Porém, em casos duvidosos e complexos, será útil ao intérprete, atender a uma série de elementos objetivos que, devidamente ponderados e articulados (e nunca inferindo de qualquer deles isoladamente), poderão, com alguma segurança, indicar a autonomia ou subordinação, como sejam:
1.º)– Natureza do objeto do contrato: promessa de um resultado (trabalho autónomo) ou promessa de uma simples atividade (trabalho subordinado);
2.º)– Índole da prestação do trabalho: intelectual e criadora (trabalho autónomo) ou manual (trabalho subordinado);
3.º)– Propriedade dos instrumentos de trabalho: se dela é titular o trabalhador (trabalho autónomo), ou a outra parte (trabalho subordinado);
4.º)– Existência (trabalho autónomo) ou inexistência (trabalho subordinado) de colaboradores dependentes do trabalhador;
5.º)– Incidência do risco da execução do trabalho: sobre o trabalhador (trabalho autónomo) ou sobre a outra parte (trabalho subordinado);
6.º)– Prestação do trabalho a várias pessoas (trabalho autónomo), ou exclusivamente a uma (trabalho subordinado);
7.º)– Fixação da remuneração: em função do resultado (trabalho autónomo) ou em função do tempo de trabalho (trabalho subordinado).”
Já no quadro do Código do Trabalho de 2003, o Dr. ANTÓNIO MONTEIRO FERNANDES, “Direito do Trabalho”, 13.ª Edição, Almedina, Coimbra, Janeiro de 2006, págs. 137 e seguintes, com especial relevo para as páginas 146, 137, 139 e 146 a 148, sustentava o seguinte:
«I– (…) A subordinação pode não transparecer em cada instante do desenvolvimento da relação de trabalho. Muitas vezes, a aparência é de autonomia do trabalhador, que não recebe ordens diretas e sistemáticas da entidade patronal; mas, a final, verifica-se que existe, na verdade, subordinação jurídica.
Antes do mais porque é suficiente um estado de dependência potencial (conexo à disponibilidade que o patrão obteve pelo contrato), não é necessário que essa dependência se manifeste ou explicite em atos de autoridade e direção efetiva. (…)
Podem ser objeto de contrato de trabalho (e, por conseguinte, exercidas em subordinação jurídica) atividades cuja natureza implica a salvaguarda absoluta da autonomia técnica do trabalhador (…)
A subordinação jurídica também não se confunde com a de «dependência económica» (…)           
Um trabalhador subordinado, coberto pelo Direito do Trabalho, pode não ter ordens para cumprir e ser economicamente independente. Que resta então?
Resta o elemento chave que é o facto de o trabalhador não agir no seio de uma organização própria - antes se integrar numa organização de meios produtivos alheios, dirigida à obtenção de fins igualmente alheios, o que implica, da sua parte, a submissão às regras que exprimem o poder de organização do empresário - à autoridade deste, em suma, derivada da sua posição nas relações de produção. (…)
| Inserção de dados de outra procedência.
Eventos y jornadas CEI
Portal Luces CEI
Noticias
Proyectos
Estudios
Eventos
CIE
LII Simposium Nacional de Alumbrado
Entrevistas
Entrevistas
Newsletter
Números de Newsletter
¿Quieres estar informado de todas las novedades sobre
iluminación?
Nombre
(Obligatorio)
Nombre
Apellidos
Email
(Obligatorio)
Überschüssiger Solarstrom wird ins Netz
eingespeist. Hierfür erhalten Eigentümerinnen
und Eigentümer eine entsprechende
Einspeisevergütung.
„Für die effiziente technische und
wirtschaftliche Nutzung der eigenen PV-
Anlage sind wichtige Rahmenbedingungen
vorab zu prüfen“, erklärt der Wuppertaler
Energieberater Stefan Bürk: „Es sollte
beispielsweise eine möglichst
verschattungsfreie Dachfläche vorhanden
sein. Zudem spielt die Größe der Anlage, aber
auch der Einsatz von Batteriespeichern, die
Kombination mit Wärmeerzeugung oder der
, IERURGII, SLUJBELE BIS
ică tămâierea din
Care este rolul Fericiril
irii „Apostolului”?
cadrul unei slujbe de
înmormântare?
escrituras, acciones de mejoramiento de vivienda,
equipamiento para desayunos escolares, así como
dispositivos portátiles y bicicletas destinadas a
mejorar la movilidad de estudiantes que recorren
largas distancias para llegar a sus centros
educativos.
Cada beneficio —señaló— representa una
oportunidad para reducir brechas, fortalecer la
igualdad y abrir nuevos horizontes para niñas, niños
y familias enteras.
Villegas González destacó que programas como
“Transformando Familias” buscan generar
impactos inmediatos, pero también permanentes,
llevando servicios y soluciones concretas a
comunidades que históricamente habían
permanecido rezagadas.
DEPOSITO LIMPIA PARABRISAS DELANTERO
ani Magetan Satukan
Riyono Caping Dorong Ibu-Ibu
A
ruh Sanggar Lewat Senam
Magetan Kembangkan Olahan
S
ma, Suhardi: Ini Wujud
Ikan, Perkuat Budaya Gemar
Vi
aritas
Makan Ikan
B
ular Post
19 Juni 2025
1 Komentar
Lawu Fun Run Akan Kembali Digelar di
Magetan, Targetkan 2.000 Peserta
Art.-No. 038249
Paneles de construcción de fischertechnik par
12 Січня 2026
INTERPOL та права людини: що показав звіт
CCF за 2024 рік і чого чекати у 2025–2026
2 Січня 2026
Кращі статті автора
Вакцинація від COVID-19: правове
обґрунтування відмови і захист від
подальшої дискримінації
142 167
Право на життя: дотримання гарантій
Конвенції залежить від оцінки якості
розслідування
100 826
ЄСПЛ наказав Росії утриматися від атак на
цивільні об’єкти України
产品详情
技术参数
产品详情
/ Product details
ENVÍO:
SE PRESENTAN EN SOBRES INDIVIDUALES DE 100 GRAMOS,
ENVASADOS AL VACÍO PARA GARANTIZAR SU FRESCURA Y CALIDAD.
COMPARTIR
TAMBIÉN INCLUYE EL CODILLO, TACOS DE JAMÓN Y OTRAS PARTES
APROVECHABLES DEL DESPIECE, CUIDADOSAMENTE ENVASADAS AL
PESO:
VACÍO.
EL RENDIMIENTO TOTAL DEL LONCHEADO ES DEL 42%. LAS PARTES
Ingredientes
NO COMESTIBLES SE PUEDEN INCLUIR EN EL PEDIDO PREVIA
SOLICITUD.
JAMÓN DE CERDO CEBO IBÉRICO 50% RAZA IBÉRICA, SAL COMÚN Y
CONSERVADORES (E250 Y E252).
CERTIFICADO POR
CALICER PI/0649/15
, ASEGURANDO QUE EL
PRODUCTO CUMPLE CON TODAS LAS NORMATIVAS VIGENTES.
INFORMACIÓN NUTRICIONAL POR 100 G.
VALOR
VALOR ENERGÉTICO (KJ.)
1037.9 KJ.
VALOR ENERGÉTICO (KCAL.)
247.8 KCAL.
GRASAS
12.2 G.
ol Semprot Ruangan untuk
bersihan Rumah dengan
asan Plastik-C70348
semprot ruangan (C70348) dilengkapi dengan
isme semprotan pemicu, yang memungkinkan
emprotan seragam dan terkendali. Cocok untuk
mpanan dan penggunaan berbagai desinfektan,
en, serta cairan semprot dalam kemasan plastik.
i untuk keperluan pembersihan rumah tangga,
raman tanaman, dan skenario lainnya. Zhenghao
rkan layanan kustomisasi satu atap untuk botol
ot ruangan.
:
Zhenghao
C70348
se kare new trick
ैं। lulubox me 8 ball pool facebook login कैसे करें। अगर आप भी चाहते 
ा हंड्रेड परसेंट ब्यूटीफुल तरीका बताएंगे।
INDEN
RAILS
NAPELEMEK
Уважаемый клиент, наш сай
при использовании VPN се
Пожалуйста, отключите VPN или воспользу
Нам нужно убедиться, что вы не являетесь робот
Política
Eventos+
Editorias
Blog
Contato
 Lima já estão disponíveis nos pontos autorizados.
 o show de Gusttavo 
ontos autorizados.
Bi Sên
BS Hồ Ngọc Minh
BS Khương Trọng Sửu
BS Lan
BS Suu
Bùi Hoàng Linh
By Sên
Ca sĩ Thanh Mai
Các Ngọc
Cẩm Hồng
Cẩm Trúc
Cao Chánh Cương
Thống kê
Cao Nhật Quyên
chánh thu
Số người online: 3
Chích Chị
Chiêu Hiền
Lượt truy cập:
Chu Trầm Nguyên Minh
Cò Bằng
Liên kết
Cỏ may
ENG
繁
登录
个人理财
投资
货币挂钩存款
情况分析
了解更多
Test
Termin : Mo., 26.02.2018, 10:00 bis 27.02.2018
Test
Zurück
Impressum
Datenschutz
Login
Sendo a subordinação definida (pelo art.º 10.º CT) por referência à «autoridade e direção» do empregador, ou construída (pela doutrina) como um estado de heterodeterminação em que o prestador de trabalho se coloca, nem assim fica o julgador munido de instrumentos suficientes e seguros para a qualificação dos casos concretos. (…)

A determinação da subordinação não se pode, na maioria dos casos, fazer por mera subsunção nesse conceito. A subordinação é um conceito-tipo que se determina por um conjunto de características; que podem surgir combinadas, nos casos concretos, de muitas maneiras. (…)

Para cumprirem o seu papel decisório (…), os tribunais utilizam um “método tipológico”, baseado na procura de indícios que são outras tantas características parcelares do trabalho subordinado, (…), de acordo com o modelo prático em que se traduz o conceito de subordinação em estado puro.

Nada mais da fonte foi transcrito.